It wouldn't be a pretty picture. Yet pictures are exactly what Indianapolis community groups are turning to in an attempt to revitalize blighted, "transitional" neighborhoods like the East 10th Street corridor.
In the past three years, seven murals have been put up throughout a gateway area comprising such neighborhoods as Emerson Heights, Woodruff Place, Windsor Park and Springdale as part of an overall "Quality of Life" plan by the East 10th Street Civic Association, said executive director Tammi Hughes.
The group has transformed the once busy and ugly corner of Rural and 10th into beautiful Moon Block Park, with perennial gardens and pavement, and two murals by Brian Duff depicting local street scenes both historic and current.
A wooden fence not far from the park was used as the canvas for a bucolic scene by artist Randy Piotrowski. And the boards covering a set of windows on an abandoned building were used by Bryan Myers to paint a blue sky, with toy planes fluttering through space.
"You're kind of defining a place," said Hughes, about the works created throughout the neighborhood. "So you're kind of defining your community."
There are also plans for students from Brookside Elementary School 54 to help create a tile mosaic for a retaining wall on the school's campus, and other plans for community-created murals on private residences.

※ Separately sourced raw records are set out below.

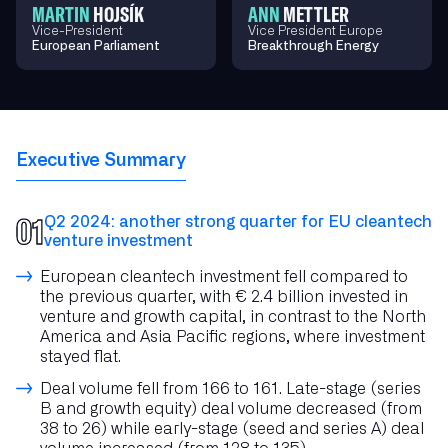
MARTIN
HOJSÍK
ANN
METTLER
Vice-President
Vice President Europe
European Parliament
Breakthrough Energy
Executive Summary
01
Q2 2024: another strong quarter for EU cleantech
venture investment
European cleantech investment fell compared to
the previous quarter, with € 2.4 billion invested in
venture and growth capital, in contrast to the North
America and Asia Pacific regions, where investment
stayed flat.
Deal volume fell from 166 to 161. Late-stage (series
B and growth equity) deal volume decreased (from
38 to 26) while early-stage (seed and series A) deal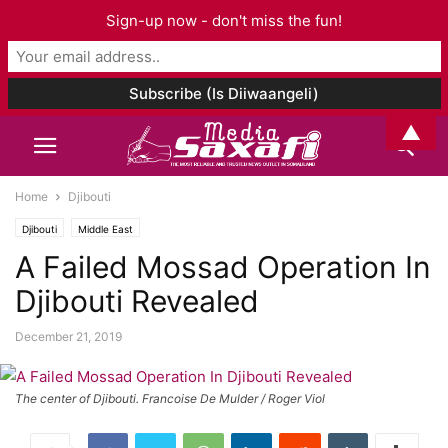
Sign-up now - don't miss the fun!
▲
Home
Djibouti
Djibouti
Middle East
A Failed Mossad Operation In
Djibouti Revealed
December 21, 2019
The center of Djibouti. Francoise De Mulder / Roger Viol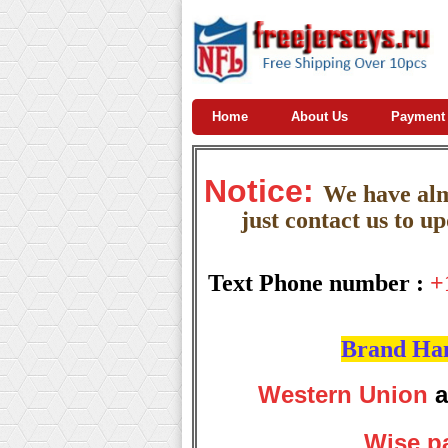
Home
About Us
Payment
Notice:
W
e
have almo
just contact us to u
Text Phone number :
+
Brand Hand
Western Union
a
Wise p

"We wanted to start creating positive spaces along the district, places that folks could identify with, to build community pride and share the history of the district," said Hughes, sitting in front of a large mural by Morris Kurz, depicting a soccer match at Arsenal Technical High School, with Downtown Indianapolis in the distance.
"It's not anything new. It's nothing that hasn't been applied to other blighted commercial areas in the United States. But it is something new to the 10th Street corridor."

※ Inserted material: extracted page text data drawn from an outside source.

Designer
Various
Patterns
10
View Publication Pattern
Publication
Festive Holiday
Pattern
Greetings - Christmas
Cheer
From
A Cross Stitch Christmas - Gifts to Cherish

Bob White, who owns Jackson Control Co. -- the temperature engineering business upon which Kurz's mural is painted -- said he believes that public art serves to draw people out and involve them.
"The mural is fantastic," White said. "It's got a lot of comments from a lot of people, and I think it inspires people, showing them what can be done with an empty space. And once some people start cleaning up, other people start taking similar pride."
Mindy Taylor Ross, director of public art at the Arts Council of Indianapolis, said one of the main goals of public art is the creation of shared experiences.
"Public art in general provides an opportunity for communities to come together," Ross said. "It's really about creating a collective expression, and I think that can be very unifying."
Scott VanKirk, president of the Watson-McCord Neighborhood Association, is trying to unify about 16,000 Indy residents.
The Watson-McCord association recently completed three years of work on McCord Park (on 36th Street), which involved refurbishing a sundial that had fallen into disrepair, using a $10,000 Keep Indianapolis Beautiful grant. The group worked with third- and fourth-graders on projects as simple as painting trash cans for the area.
"So we've now impacted 40-some kids, that now will hopefully want to stay invested in the neighborhood, who will be able to go back when they're older and say, 'Look what I did,'." said VanKirk. "Because a lot of trouble with litter is from the kids themselves, so to have them be part of making the sundial and the trash cans, it gives them a certain degree of pride."
Greg Charleston, president of the Arts Council of Indianapolis, said the value of public art is measured in a number of ways, many of which are not quantifiable.
A 2005 study by social scientists at the RAND Corp. noted that during the "culture wars" of the 1990s, arts advocates came under increasing pressure to articulate the value of public art. The study found that instrumental benefits and direct outcomes are hard to measure, but the vast majority of the benefits of public art are subjective personal responses, and the creation of lasting social bonds.
"We get a lot of feedback from people saying, 'Yes, this has value,' 'Yes, I want to see this in my city,' 'Yes, I want to give money to this,'." Charleston said.
"I think the practical purpose can be to beautify, to make things look better, but beyond that I think there's a lot of studies that show that when a community works on a piece, or when an artist works with kids in the neighborhood on a mural, there's no more graffiti on that wall.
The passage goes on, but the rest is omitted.